US academics who conducted a global survey found that postgraduate students were more than six times more likely to experience depression or anxiety compared with the general population, with female researchers being worst affected.

Meanwhile, a survey of more than 5,500 staff in Norwegian universities found that academics reported higher levels of workaholism than their administrative colleagues and revealed that the group appears to be among the occupations most prone to workaholism in society as a whole. Young and female academics were more likely than their senior colleagues to indicate that this had an impact on their family life.

The fresh evidence comes after Times Higher Education’s first Work-Life Balance Survey, published in February, revealed that university staff around the world reported feeling overworked and underpaid, and believed that their careers had a detrimental impact on relationships with friends, families and partners.

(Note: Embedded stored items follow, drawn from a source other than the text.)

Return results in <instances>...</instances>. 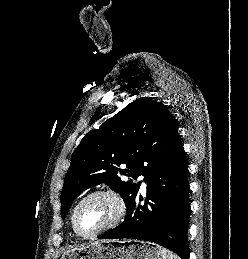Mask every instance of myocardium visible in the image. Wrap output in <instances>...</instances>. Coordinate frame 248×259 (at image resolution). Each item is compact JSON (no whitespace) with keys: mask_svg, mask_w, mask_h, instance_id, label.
Listing matches in <instances>:
<instances>
[{"mask_svg":"<svg viewBox=\"0 0 248 259\" xmlns=\"http://www.w3.org/2000/svg\"><path fill=\"white\" fill-rule=\"evenodd\" d=\"M96 196H108V197L112 198L117 204V214L110 223H108L107 225H105L104 227L99 229L98 231H96L92 234H84L79 230V228L77 226V221H76L77 212L85 201H87L90 198L96 197ZM126 211H127L126 203H125L123 197L117 191H115L113 189H109V188L97 189V190H94V191L88 193L87 195H85L76 204V206L73 210V213H72V217H71L72 227L78 236L85 238V239H92V238H95V237L115 228L116 226H118L121 223V221L124 219V217L126 215Z\"/></svg>","mask_w":248,"mask_h":259,"instance_id":"f54148a6","label":"myocardium"}]
</instances>
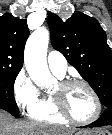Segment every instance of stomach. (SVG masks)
<instances>
[{
	"label": "stomach",
	"mask_w": 112,
	"mask_h": 135,
	"mask_svg": "<svg viewBox=\"0 0 112 135\" xmlns=\"http://www.w3.org/2000/svg\"><path fill=\"white\" fill-rule=\"evenodd\" d=\"M75 135H100L96 132H92V131H79L77 132ZM104 135V134H102Z\"/></svg>",
	"instance_id": "obj_1"
}]
</instances>
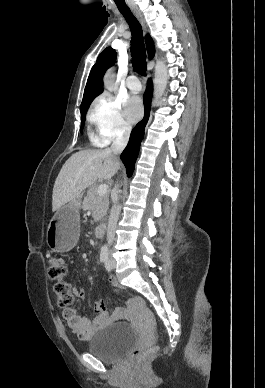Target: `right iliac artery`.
Instances as JSON below:
<instances>
[{
    "label": "right iliac artery",
    "mask_w": 265,
    "mask_h": 388,
    "mask_svg": "<svg viewBox=\"0 0 265 388\" xmlns=\"http://www.w3.org/2000/svg\"><path fill=\"white\" fill-rule=\"evenodd\" d=\"M100 261L107 265L108 263V248L103 246L100 253Z\"/></svg>",
    "instance_id": "82829eb1"
}]
</instances>
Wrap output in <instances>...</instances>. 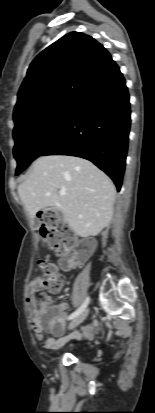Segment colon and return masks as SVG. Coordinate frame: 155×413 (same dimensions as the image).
Instances as JSON below:
<instances>
[{
  "mask_svg": "<svg viewBox=\"0 0 155 413\" xmlns=\"http://www.w3.org/2000/svg\"><path fill=\"white\" fill-rule=\"evenodd\" d=\"M36 215L40 217V236L42 245L54 253L62 252L61 267L67 268L74 261L85 259L89 252L86 242H78L68 227L60 224L59 213L53 208H38ZM43 270V284L45 288L57 293L63 285V275L58 266L49 258L41 261Z\"/></svg>",
  "mask_w": 155,
  "mask_h": 413,
  "instance_id": "obj_1",
  "label": "colon"
}]
</instances>
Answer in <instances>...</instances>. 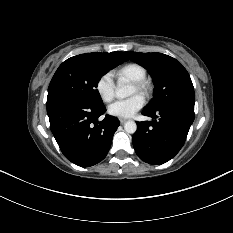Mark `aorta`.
<instances>
[{
    "mask_svg": "<svg viewBox=\"0 0 233 233\" xmlns=\"http://www.w3.org/2000/svg\"><path fill=\"white\" fill-rule=\"evenodd\" d=\"M134 93V89L133 87L129 86V85H125V84H120L116 90V96L118 98H126L131 96ZM124 130L129 133V134H133L136 132L137 130V124L132 121L129 120L127 122H125L124 124Z\"/></svg>",
    "mask_w": 233,
    "mask_h": 233,
    "instance_id": "762f6f07",
    "label": "aorta"
}]
</instances>
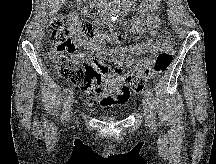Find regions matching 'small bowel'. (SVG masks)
<instances>
[{
  "instance_id": "small-bowel-1",
  "label": "small bowel",
  "mask_w": 216,
  "mask_h": 164,
  "mask_svg": "<svg viewBox=\"0 0 216 164\" xmlns=\"http://www.w3.org/2000/svg\"><path fill=\"white\" fill-rule=\"evenodd\" d=\"M162 1L144 0L138 8L132 22L133 31L147 33L156 39L133 46H121V39L117 34L101 31L91 24H81L77 14H70L78 22V28L73 33L75 41L85 49V54L91 61L106 68L103 84L96 90L86 92L89 106L100 105L114 109L127 103L130 98L131 78L143 67L152 65L156 53L168 48V39L159 34ZM107 42L115 43L116 46L108 48ZM143 52L149 56L138 59L137 56ZM126 67L129 71H125Z\"/></svg>"
}]
</instances>
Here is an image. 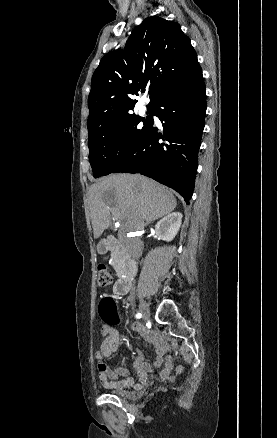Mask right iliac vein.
<instances>
[{"instance_id":"63e3f726","label":"right iliac vein","mask_w":277,"mask_h":438,"mask_svg":"<svg viewBox=\"0 0 277 438\" xmlns=\"http://www.w3.org/2000/svg\"><path fill=\"white\" fill-rule=\"evenodd\" d=\"M140 312L142 313L145 320H147L150 316L149 309L144 302H141L139 305Z\"/></svg>"}]
</instances>
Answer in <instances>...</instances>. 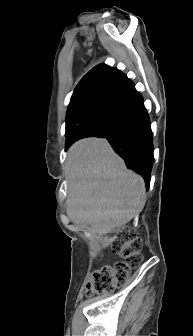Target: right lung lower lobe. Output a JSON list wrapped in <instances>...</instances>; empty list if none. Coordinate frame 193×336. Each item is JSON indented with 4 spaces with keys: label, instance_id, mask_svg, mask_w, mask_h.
Here are the masks:
<instances>
[{
    "label": "right lung lower lobe",
    "instance_id": "right-lung-lower-lobe-1",
    "mask_svg": "<svg viewBox=\"0 0 193 336\" xmlns=\"http://www.w3.org/2000/svg\"><path fill=\"white\" fill-rule=\"evenodd\" d=\"M96 137L106 138L127 167L143 176L149 188L154 162L152 132L143 98L133 84L118 100ZM70 145L66 144V148Z\"/></svg>",
    "mask_w": 193,
    "mask_h": 336
}]
</instances>
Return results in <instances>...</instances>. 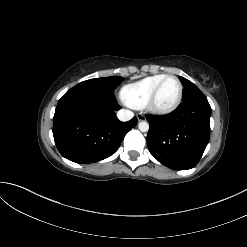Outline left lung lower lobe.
I'll use <instances>...</instances> for the list:
<instances>
[{
    "label": "left lung lower lobe",
    "mask_w": 247,
    "mask_h": 247,
    "mask_svg": "<svg viewBox=\"0 0 247 247\" xmlns=\"http://www.w3.org/2000/svg\"><path fill=\"white\" fill-rule=\"evenodd\" d=\"M211 107L203 93L182 101L166 116H146L149 151L155 159L174 170L195 167L210 137Z\"/></svg>",
    "instance_id": "0a47b994"
}]
</instances>
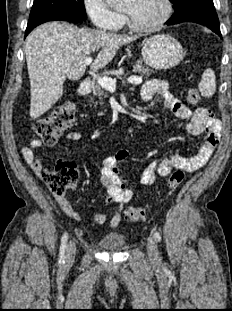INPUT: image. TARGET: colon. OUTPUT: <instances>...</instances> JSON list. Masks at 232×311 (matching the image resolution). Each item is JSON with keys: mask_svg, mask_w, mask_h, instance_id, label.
<instances>
[{"mask_svg": "<svg viewBox=\"0 0 232 311\" xmlns=\"http://www.w3.org/2000/svg\"><path fill=\"white\" fill-rule=\"evenodd\" d=\"M200 100L198 90L192 89L187 94V103L190 107L195 106ZM75 121V106L70 100L61 101L53 112L35 120L31 125V132L39 136L45 143L53 144L57 138L70 128ZM45 182L49 189L58 195H63L71 188L78 177L74 166L68 163L58 162L53 169L46 171ZM184 171L177 169L173 171L168 179V193H172L183 181ZM147 216V209L144 207L130 208L125 212L129 222H138Z\"/></svg>", "mask_w": 232, "mask_h": 311, "instance_id": "colon-1", "label": "colon"}]
</instances>
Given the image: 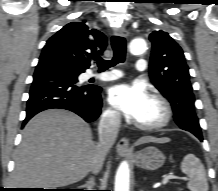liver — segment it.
Here are the masks:
<instances>
[{
	"label": "liver",
	"instance_id": "1",
	"mask_svg": "<svg viewBox=\"0 0 218 191\" xmlns=\"http://www.w3.org/2000/svg\"><path fill=\"white\" fill-rule=\"evenodd\" d=\"M169 141L145 136L136 144ZM96 146L90 126L76 114L61 109L43 111L23 130L15 152L12 184L50 189L79 182L92 170Z\"/></svg>",
	"mask_w": 218,
	"mask_h": 191
}]
</instances>
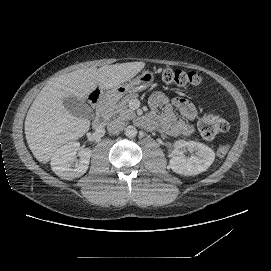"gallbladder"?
<instances>
[{
	"label": "gallbladder",
	"mask_w": 271,
	"mask_h": 271,
	"mask_svg": "<svg viewBox=\"0 0 271 271\" xmlns=\"http://www.w3.org/2000/svg\"><path fill=\"white\" fill-rule=\"evenodd\" d=\"M62 103L64 108L74 116L84 118L92 116L90 107L79 98L74 96L64 97Z\"/></svg>",
	"instance_id": "obj_1"
}]
</instances>
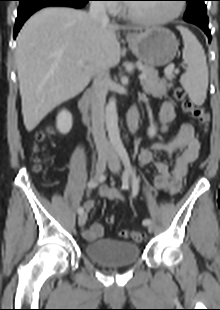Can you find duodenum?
Wrapping results in <instances>:
<instances>
[{
    "label": "duodenum",
    "instance_id": "410a0bca",
    "mask_svg": "<svg viewBox=\"0 0 220 310\" xmlns=\"http://www.w3.org/2000/svg\"><path fill=\"white\" fill-rule=\"evenodd\" d=\"M93 97V92L88 90L84 93L81 100L79 101V109L82 114V121L85 125H89L92 122L90 103ZM137 128V115L136 112H132L128 121V130L134 134Z\"/></svg>",
    "mask_w": 220,
    "mask_h": 310
}]
</instances>
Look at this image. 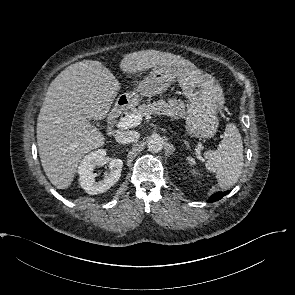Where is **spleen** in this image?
<instances>
[{"mask_svg": "<svg viewBox=\"0 0 295 295\" xmlns=\"http://www.w3.org/2000/svg\"><path fill=\"white\" fill-rule=\"evenodd\" d=\"M205 167L216 174L219 186H233L239 179L243 168V143L239 130L233 123L226 125L224 138L216 150L204 153ZM190 164H195L194 158L188 157Z\"/></svg>", "mask_w": 295, "mask_h": 295, "instance_id": "1", "label": "spleen"}]
</instances>
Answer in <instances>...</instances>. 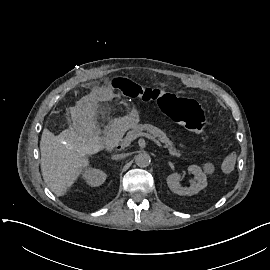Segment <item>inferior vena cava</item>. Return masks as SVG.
I'll return each instance as SVG.
<instances>
[{
  "label": "inferior vena cava",
  "mask_w": 270,
  "mask_h": 270,
  "mask_svg": "<svg viewBox=\"0 0 270 270\" xmlns=\"http://www.w3.org/2000/svg\"><path fill=\"white\" fill-rule=\"evenodd\" d=\"M127 156V154H118V155H113L112 159L113 160H119V159H123Z\"/></svg>",
  "instance_id": "obj_1"
}]
</instances>
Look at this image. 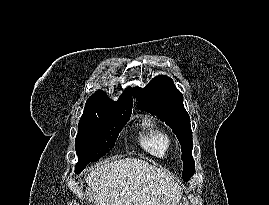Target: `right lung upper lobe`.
<instances>
[{"label": "right lung upper lobe", "mask_w": 269, "mask_h": 205, "mask_svg": "<svg viewBox=\"0 0 269 205\" xmlns=\"http://www.w3.org/2000/svg\"><path fill=\"white\" fill-rule=\"evenodd\" d=\"M132 94L127 88L118 101H112L102 91H97L88 98L82 117H123L131 116Z\"/></svg>", "instance_id": "right-lung-upper-lobe-1"}]
</instances>
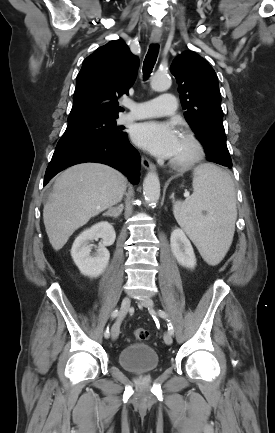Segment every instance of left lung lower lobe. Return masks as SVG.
Wrapping results in <instances>:
<instances>
[{"label":"left lung lower lobe","instance_id":"left-lung-lower-lobe-1","mask_svg":"<svg viewBox=\"0 0 275 433\" xmlns=\"http://www.w3.org/2000/svg\"><path fill=\"white\" fill-rule=\"evenodd\" d=\"M223 166H226V167H228V168H231V167H232V163H227V164H224Z\"/></svg>","mask_w":275,"mask_h":433}]
</instances>
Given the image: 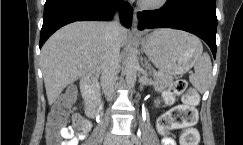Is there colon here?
Here are the masks:
<instances>
[{"label":"colon","instance_id":"colon-1","mask_svg":"<svg viewBox=\"0 0 243 145\" xmlns=\"http://www.w3.org/2000/svg\"><path fill=\"white\" fill-rule=\"evenodd\" d=\"M182 95L183 104L173 107L163 114L157 127L160 133L165 134L173 129H183L181 145H198L199 133L194 128L197 121V113L194 105L198 101L196 90L189 87L184 79H176L172 82L164 100L167 104L172 103L174 96ZM74 99V92L68 91L55 104L48 116L46 125V140L48 145H61V131L65 128L66 117L69 114L70 105ZM79 132H85L90 126L83 118H77L74 122Z\"/></svg>","mask_w":243,"mask_h":145}]
</instances>
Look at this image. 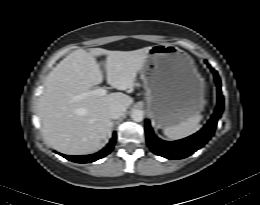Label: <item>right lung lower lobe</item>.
I'll return each mask as SVG.
<instances>
[{"label":"right lung lower lobe","mask_w":260,"mask_h":205,"mask_svg":"<svg viewBox=\"0 0 260 205\" xmlns=\"http://www.w3.org/2000/svg\"><path fill=\"white\" fill-rule=\"evenodd\" d=\"M116 133L113 134V137L111 139V141L109 142V144L100 152L96 153V154H91V155H85V156H68V155H64V154H60L61 156L65 157L66 159L73 161V162H77V163H90V162H94L100 158H103L104 156H106L107 154L110 153V151L113 148V145L116 141Z\"/></svg>","instance_id":"1"}]
</instances>
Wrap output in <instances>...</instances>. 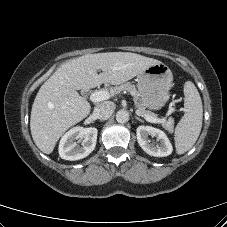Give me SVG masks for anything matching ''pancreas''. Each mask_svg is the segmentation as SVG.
Wrapping results in <instances>:
<instances>
[{"label": "pancreas", "instance_id": "cf45deb5", "mask_svg": "<svg viewBox=\"0 0 227 227\" xmlns=\"http://www.w3.org/2000/svg\"><path fill=\"white\" fill-rule=\"evenodd\" d=\"M121 91L128 92L130 95H132L134 97L136 108L141 115H150V116L156 117V114L146 110L145 107L141 104V102H137V100L139 99L138 91H137L136 87L134 85H132L130 82L121 84L120 86H116L112 89V92L114 94H117ZM161 124H162L163 128L166 129L168 132H173L174 119L172 117H170L168 119H163L161 121Z\"/></svg>", "mask_w": 227, "mask_h": 227}]
</instances>
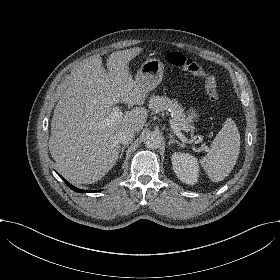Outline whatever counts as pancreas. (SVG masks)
Returning <instances> with one entry per match:
<instances>
[{
	"mask_svg": "<svg viewBox=\"0 0 280 280\" xmlns=\"http://www.w3.org/2000/svg\"><path fill=\"white\" fill-rule=\"evenodd\" d=\"M149 108L154 113L170 110L173 114L171 121L176 123L180 130L188 131L192 127L191 120L185 117L184 109L176 100H171L166 96L152 95L149 99Z\"/></svg>",
	"mask_w": 280,
	"mask_h": 280,
	"instance_id": "obj_1",
	"label": "pancreas"
}]
</instances>
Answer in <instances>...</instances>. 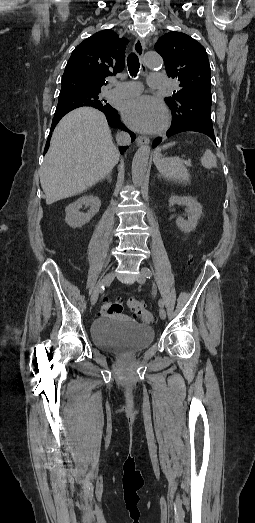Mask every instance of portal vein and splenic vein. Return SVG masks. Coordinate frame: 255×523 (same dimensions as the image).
Wrapping results in <instances>:
<instances>
[{"label":"portal vein and splenic vein","instance_id":"obj_1","mask_svg":"<svg viewBox=\"0 0 255 523\" xmlns=\"http://www.w3.org/2000/svg\"><path fill=\"white\" fill-rule=\"evenodd\" d=\"M185 165H186L187 167H190V166L192 165V162H191L190 160H187V161L185 162Z\"/></svg>","mask_w":255,"mask_h":523}]
</instances>
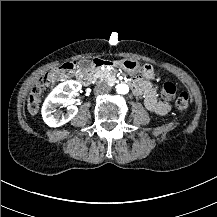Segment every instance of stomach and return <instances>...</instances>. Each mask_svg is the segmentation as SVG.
I'll return each mask as SVG.
<instances>
[{
    "mask_svg": "<svg viewBox=\"0 0 217 217\" xmlns=\"http://www.w3.org/2000/svg\"><path fill=\"white\" fill-rule=\"evenodd\" d=\"M119 67L128 74L140 73L145 79H154V68L151 64L140 65V63L131 58L122 59L119 61Z\"/></svg>",
    "mask_w": 217,
    "mask_h": 217,
    "instance_id": "0dacf381",
    "label": "stomach"
}]
</instances>
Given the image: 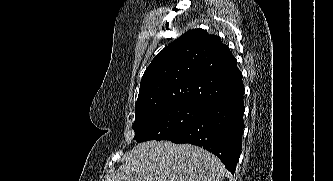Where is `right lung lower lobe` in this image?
Listing matches in <instances>:
<instances>
[{"label":"right lung lower lobe","instance_id":"1","mask_svg":"<svg viewBox=\"0 0 333 181\" xmlns=\"http://www.w3.org/2000/svg\"><path fill=\"white\" fill-rule=\"evenodd\" d=\"M243 94L244 90L208 104L187 129L169 140L203 147L217 155L234 174L244 131Z\"/></svg>","mask_w":333,"mask_h":181}]
</instances>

Steffen Torp, co-author of the Norwegian study and a professor in the Faculty of Health and Social Sciences at the University College of Southeast Norway, said that higher education leaders had to make tackling overwork and poor mental health a priority.

“Academics have a lot of freedom to work whenever and wherever they want. These days, however, there seems to be more and more pressure to publish and acquire funding,” Professor Torp said.

“At the core of this issue is the idea that universities should be earning money – like an ordinary enterprise. Politicians and university leaders must be aware of how this affects the work of academics, both in terms of their health and research.”

For the postgraduate study, researchers at the University of Texas Health Science Center at San Antonio, St Mary’s University and the University of Kentucky questioned 2,279 postgraduates – 90 per cent of them pursuing a PhD – from a range of countries and disciplines about their mental health.

Writing in Nature Biotechnology, they say that 41 per cent of postgraduates scored as having severe or moderate anxiety, and 39 per cent had moderate to severe depression. In the general population, the figure is 6 per cent for both.

Women were significantly more likely to experience anxiety (43 per cent) and depression (41 per cent) than men (34 and 35 per cent, respectively).

Students who scored as having anxiety or depression were much more likely to say that they had a poor work-life balance, or to say that their supervisor did not provide ample support.

Lindsay Bira, assistant professor of psychiatry at UT Health San Antonio and one of the paper’s co-authors, said that it was “not surprising that such a stressful high-intensity environment would lead to a bigger report of mental health symptoms”.

“I think anyone who has been through the process – including myself and my co-authors – is willing to admit that we all experience stress and mental health symptoms at a higher extent when we are in such a pressure-cooker environment,” she said.

The paper says that academics must challenge the culture “where it is frowned upon to leave the laboratory before the sun goes down” and where competition for funding is all-consuming, and should “set a tone of self-care as well as an efficient and mindful work ethic”.

In the Norwegian study, published in Higher Education, academics described levels of workaholism that were similar to the most badly affected occupations considered in similar, previous studies.

“Overloaded” requirements placed on them at work were most commonly blamed, with workaholic respondents – particularly younger or female academics – being more likely to report that they struggled to balance their family and work lives.